**Task**
Nothing but an exact repeat of the data, with pictures removed, belongs in the answer.

**Transcribed page contents**
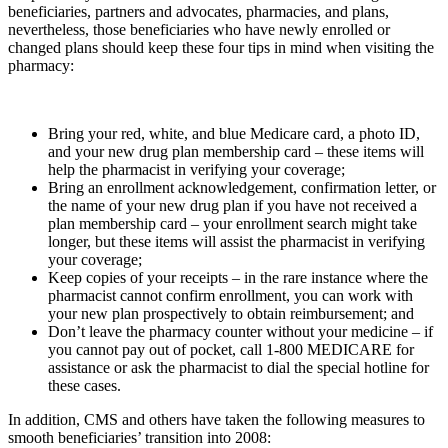
beneficiaries, partners and advocates, pharmacies, and plans,
nevertheless, those beneficiaries who have newly enrolled or
changed plans should keep these four tips in mind when visiting the
pharmacy:
Bring your red, white, and blue Medicare card, a photo ID,
and your new drug plan membership card – these items will
help the pharmacist in verifying your coverage;
Bring an enrollment acknowledgement, confirmation letter, or
the name of your new drug plan if you have not received a
plan membership card – your enrollment search might take
longer, but these items will assist the pharmacist in verifying
your coverage;
Keep copies of your receipts – in the rare instance where the
pharmacist cannot confirm enrollment, you can work with
your new plan prospectively to obtain reimbursement; and
Don’t leave the pharmacy counter without your medicine – if
you cannot pay out of pocket, call 1-800 MEDICARE for
assistance or ask the pharmacist to dial the special hotline for
these cases.
In addition, CMS and others have taken the following measures to
smooth beneficiaries’ transition into 2008:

**Task result**
beneficiaries, partners and advocates, pharmacies, and plans,
nevertheless, those beneficiaries who have newly enrolled or
changed plans should keep these four tips in mind when visiting the
pharmacy:
Bring your red, white, and blue Medicare card, a photo ID,
and your new drug plan membership card – these items will
help the pharmacist in verifying your coverage;
Bring an enrollment acknowledgement, confirmation letter, or
the name of your new drug plan if you have not received a
plan membership card – your enrollment search might take
longer, but these items will assist the pharmacist in verifying
your coverage;
Keep copies of your receipts – in the rare instance where the
pharmacist cannot confirm enrollment, you can work with
your new plan prospectively to obtain reimbursement; and
Don’t leave the pharmacy counter without your medicine – if
you cannot pay out of pocket, call 1-800 MEDICARE for
assistance or ask the pharmacist to dial the special hotline for
these cases.
In addition, CMS and others have taken the following measures to
smooth beneficiaries’ transition into 2008:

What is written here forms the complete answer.